You might be okay when looking at typical multiple-choice questions; certainly you won't run into the issues with broken posteriors and invalid calibrations. Another advantage is that "the" prior (i.e. uniform) is uncontroversial, though whether the prior to use for computing calibration should be "the" prior is not obvious; but if you don't have before-and-after results from people then I guess it's the best you can do.

I just noticed that what's usually called the "likelihood" I was calling "evidence" here. This has probably been suggested by someone before, but: I've never liked the term "likelihood", and this is the best replacement for it that I know of.

I ran into the same problem a while back and became frustrated that there wasn't an elegant answer. It should at least be possible to unambiguously spot under- and over-confidence, but even this is not clear.

I guess we need to define exactly what we're trying to measure and then treat it as an estimation problem, where each response is a data point stochastically generated from some hidden "calibration" parameter.

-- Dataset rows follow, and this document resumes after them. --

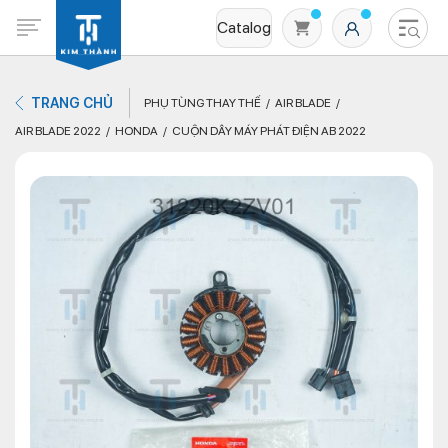
Catalog
TRANG CHỦ
PHỤ TÙNG THAY THẾ
AIR BLADE
AIR BLADE 2022
HONDA
CUỘN DÂY MÁY PHÁT ĐIỆN AB 2022
Không có sản phẩm nào trong giỏ hàng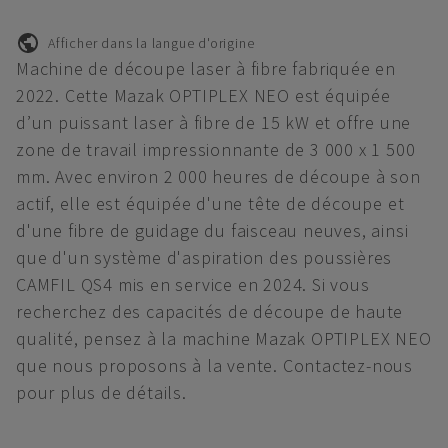
Afficher dans la langue d'origine
Machine de découpe laser à fibre fabriquée en
2022. Cette Mazak OPTIPLEX NEO est équipée
d’un puissant laser à fibre de 15 kW et offre une
zone de travail impressionnante de 3 000 x 1 500
mm. Avec environ 2 000 heures de découpe à son
actif, elle est équipée d'une tête de découpe et
d'une fibre de guidage du faisceau neuves, ainsi
que d'un système d'aspiration des poussières
CAMFIL QS4 mis en service en 2024. Si vous
recherchez des capacités de découpe de haute
qualité, pensez à la machine Mazak OPTIPLEX NEO
que nous proposons à la vente. Contactez-nous
pour plus de détails.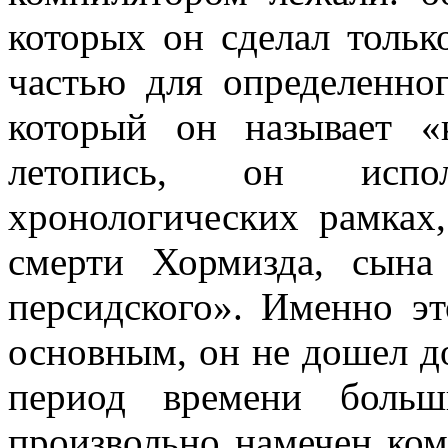
которых он сделал тольк
частью для определенног
который он называет «к
летопись, он испо
хронологических рамках
смерти Хормизда, сына
персидского». Именно э
основным, он не дошел до
период времени больш
произвольно намечен ко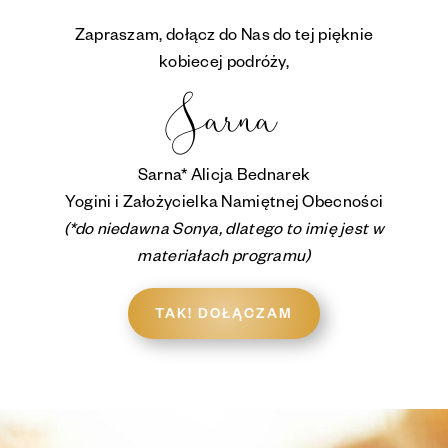
Zapraszam, dołącz do Nas do tej pięknie
kobiecej podróży,
Sarna
Sarna* Alicja Bednarek
Yogini i Założycielka Namiętnej Obecności
(*do niedawna Sonya, dlatego to imię jest w
materiałach programu)
TAK! DOŁĄCZAM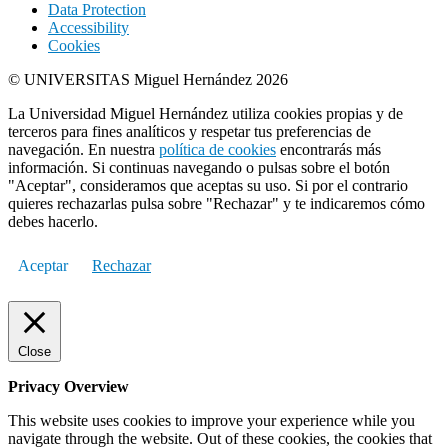
Data Protection
Accessibility
Cookies
© UNIVERSITAS Miguel Hernández 2026
La Universidad Miguel Hernández utiliza cookies propias y de
terceros para fines analíticos y respetar tus preferencias de
navegación. En nuestra
política de cookies
encontrarás más
información. Si continuas navegando o pulsas sobre el botón
"Aceptar", consideramos que aceptas su uso. Si por el contrario
quieres rechazarlas pulsa sobre "Rechazar" y te indicaremos cómo
debes hacerlo.
Aceptar
Rechazar
Close
Privacy Overview
This website uses cookies to improve your experience while you
navigate through the website. Out of these cookies, the cookies that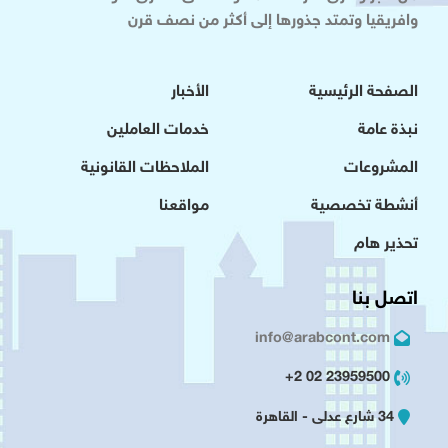
وافريقيا وتمتد جذورها إلى أكثر من نصف قرن
الصفحة الرئيسية
الأخبار
نبذة عامة
خدمات العاملين
المشروعات
الملاحظات القانونية
أنشطة تخصصية
مواقعنا
تحذير هام
اتصل بنا
info@arabcont.com
23959500 02 2+
34 شارع عدلى - القاهرة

But this is rife with mind-projection-fallacy pitfalls because the respondents' reasoning processes and probability assignments need to be treated as objective parts of the world (which they are, but it's just hard not to keep it all from becoming confused).

[-]Cyan00

I wrote a post on a related topic that may or may not prove useful to you: Calibration for continuous quantities. You could extend the histogram method described therein with a score based on a frequentist test of model fit such as the Kolmogorov-Smirnov test.

It's my position that calibration is fundamentally a frequentist quantity -- barring events of epistemic probability zero, a Bayesian agent could only ever consider itself unlucky, not poorly calibrated, no matter how wrong it was.

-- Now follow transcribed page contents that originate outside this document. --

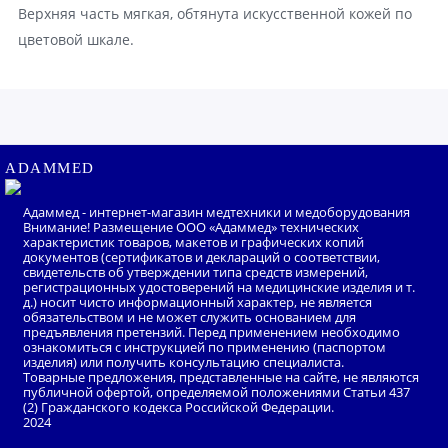
Верхняя часть мягкая, обтянута искусственной кожей по
цветовой шкале.
ADAMMED
Адаммед - интернет-магазин медтехники и медоборудования
Внимание! Размещение ООО «Адаммед» технических
характеристик товаров, макетов и графических копий
документов (сертификатов и деклараций о соответствии,
свидетельств об утверждении типа средств измерений,
регистрационных удостоверений на медицинские изделия и т.
д.) носит чисто информационный характер, не является
обязательством и не может служить основанием для
предъявления претензий. Перед применением необходимо
ознакомиться с инструкцией по применению (паспортом
изделия) или получить консультацию специалиста.
Товарные предложения, представленные на сайте, не являются
публичной офертой, определяемой положениями Статьи 437
(2) Гражданского кодекса Российской Федерации.
2024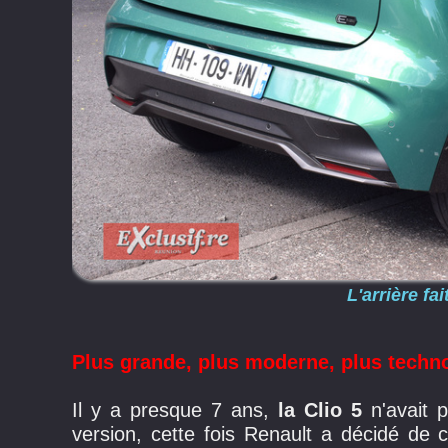
L'arrière fa
Plus grande, plus moderne, plus techn
Il y a presque 7 ans,
la Clio 5
n'avait 
version, cette fois Renault a décidé de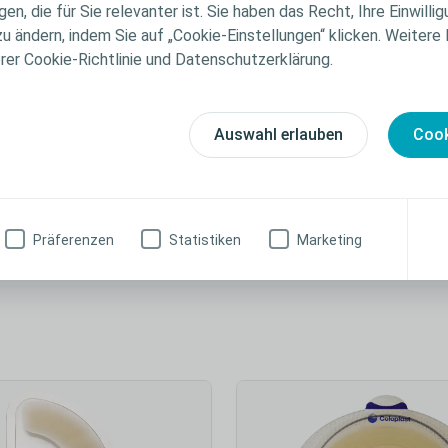
n, die für Sie relevanter ist. Sie haben das Recht, Ihre Einwillig
n erhältlich. Die ovale Form der konvex light
zu ändern, indem Sie auf „Cookie-Einstellungen“ klicken. Weitere
twickelt, die beispielsweise bündig mit der Haut,
erer Cookie-Richtlinie und Datenschutzerklärung.
elegt sind. Sie übt leichten, direkten Druck auf
h das Austreten des Stomas aus der Haut und
ngen. Bitten Sie Ihre/-n Stomatherapeuten/-in um
Auswahl erlauben
Cook
Präferenzen
Statistiken
Marketing
Brava Gürtel für Assura und SenSura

Wouldn't an observed mismatch between assigned probability and observed probability count as Bayesian evidence towards miscalibration?

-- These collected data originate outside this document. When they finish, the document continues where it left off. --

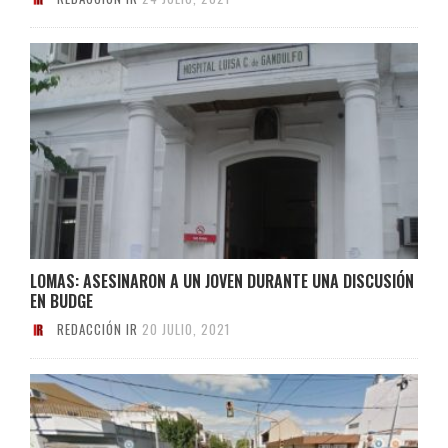
LOMAS: ASESINARON A UN JOVEN DURANTE UNA DISCUSIÓN
EN BUDGE
REDACCIÓN IR
20 JULIO, 2021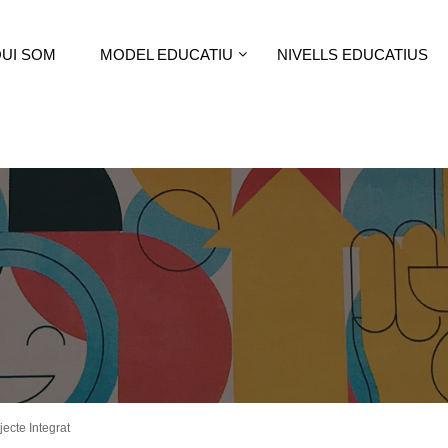
UI SOM
MODEL EDUCATIU
NIVELLS EDUCATIUS
jecte Integrat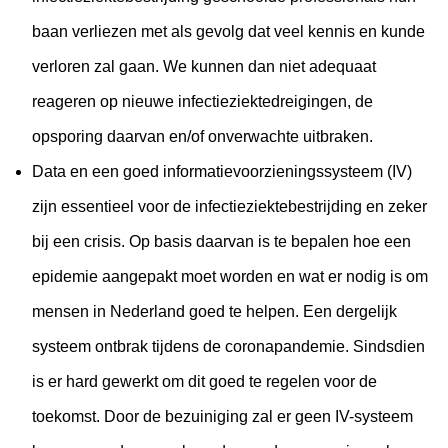
baan verliezen met als gevolg dat veel kennis en kunde
verloren zal gaan. We kunnen dan niet adequaat
reageren op nieuwe infectieziektedreigingen, de
opsporing daarvan en/of onverwachte uitbraken.
Data en een goed informatievoorzieningssysteem (IV)
zijn essentieel voor de infectieziektebestrijding en zeker
bij een crisis. Op basis daarvan is te bepalen hoe een
epidemie aangepakt moet worden en wat er nodig is om
mensen in Nederland goed te helpen. Een dergelijk
systeem ontbrak tijdens de coronapandemie. Sindsdien
is er hard gewerkt om dit goed te regelen voor de
toekomst. Door de bezuiniging zal er geen IV-systeem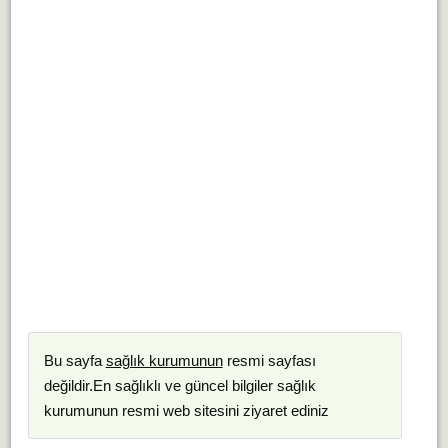
Bu sayfa
sağlık kurumunun
resmi sayfası
değildir.En sağlıklı ve güncel bilgiler sağlık
kurumunun resmi web sitesini ziyaret ediniz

I think part of the trouble is that its very difficult to comment meaningfully on the calibration of a single estimate without background information.

For example, suppose Alice and Bob each make one prediction, with confidence of 90% and 80% respectively, and both turn out to be right. I'd be happy to say that it seems like Alice is so far the better predictor of the two (although I'd be prepared to revise this estimate with more data) but its much harder for me to say who is better calibrated without some background information about what sort of evidence they were working from.

With that in mind, I don't think you're likely to find something as convenient as log scoring, though there are a few less mathematically elegant solutions that only work when you have a reasonably large set of predictions to test for calibration (I don't know if this is rigorous to help you). Both of these only work for binary true/false predictions but can probably be generalised to other uses.

You could check what proportion of the time they are right, calculate what their log score would have been if they had used this as their confidence for every prediction, and compare this to the score hey actually got.

Another would be to examine what happens to their score when you multiply the log odds of every estimate by a constant. Multiplying by a constant greater than one will move estimates towards 0 and 1 and away from 50%, while a constant less than one will do the opposite. Find the constant which maximises their score, if its significantly less than 1 they're overconfident, if its significantly more than 1 their underconfident, and if its roughly equal to 1 they're well calibrated.

You could check what proportion of the time they are right, calculate what their log score would have been if they had used this as their confidence for every prediction, and compare this to the score hey actually got.

Someone who is perfectly calibrated and doesn't always give the same confidence, will have a better log score than someone who gives the same series of guesses all using the mean accuracy as confidence. So the latter can't be used as a gold standard.

That's actually intentional. I think that if someone is right 90% of the time in some subjects but only right 60% of the time in others, they are better calibrated if they give the appropriate estimate for each subject than if they just give 75% for everything.